C’è anche modo di migliorare l’esperienza d'uso dei social. «Introdurre una lista di affordance (funzionalità intuituive, ndr) dei social media, mutuandole dalla ricerca neurocognitiva e comportamentale, enfatizza il ruolo dell’utente (come la tecnologia viene percepita, interpretata e utilizzata) piuttosto che la progettazione tecnologica in sé» spiega Tiziana Metitieri su Valigia Blu. «In questo senso, l’approccio delle affordance è essenziale per superare il determinismo tecnologico degli outcome di salute mentale che enfatizza eccessivamente il ruolo della tecnologia come motore degli effetti, ma trascura l'autodeterminazione e l'impatto delle persone" nell'uso dei social media e, aggiungo, dello spazio digitale in generale».

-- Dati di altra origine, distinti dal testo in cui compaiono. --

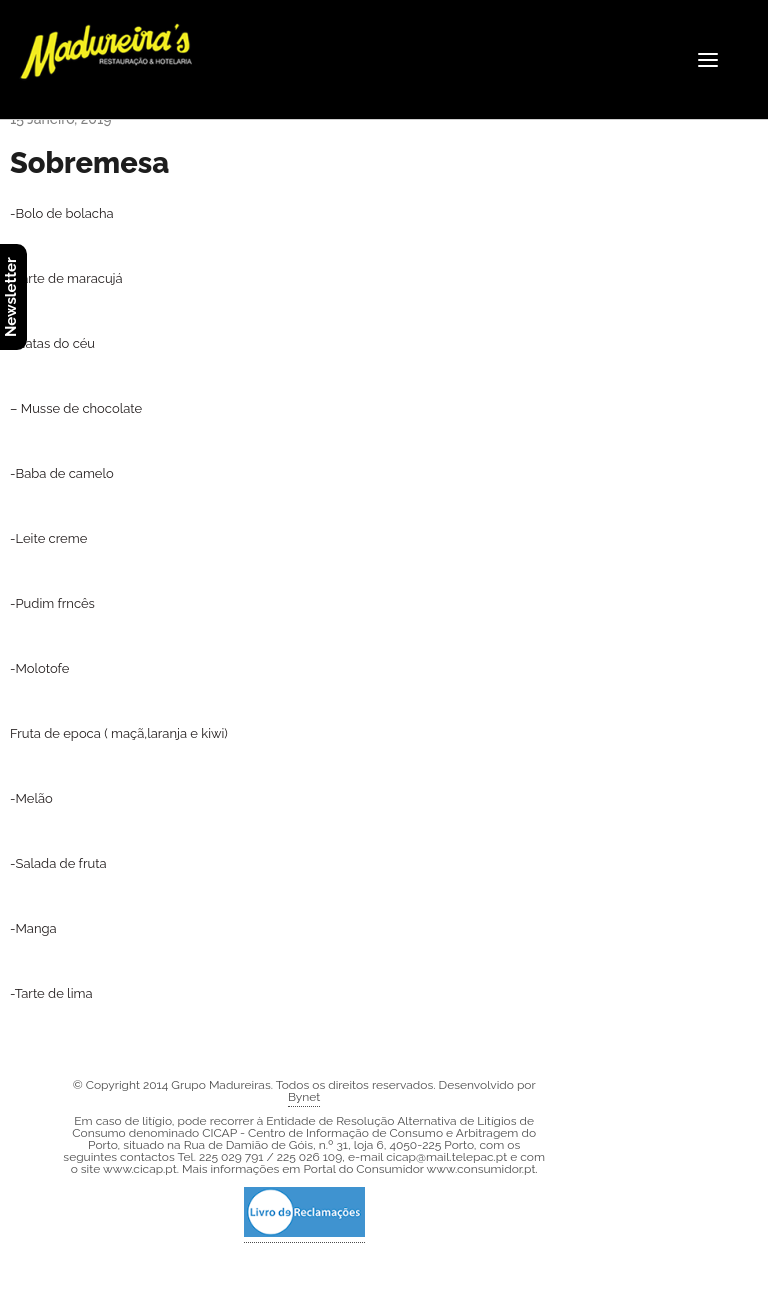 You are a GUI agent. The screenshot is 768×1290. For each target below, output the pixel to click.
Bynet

In definitiva, il dibattito sull'uso dei social media da parte di bambini, bambine e adolescenti è tutt’ora complesso e divisivo, intrecciando opportunità di connessione e apprendimento con rischi per la salute mentale e lo sviluppo personale. Più che divieti servirebbe lavorare per una “ecologia della mente” applicata alla sfera digitale. A beneficio di giovani e no.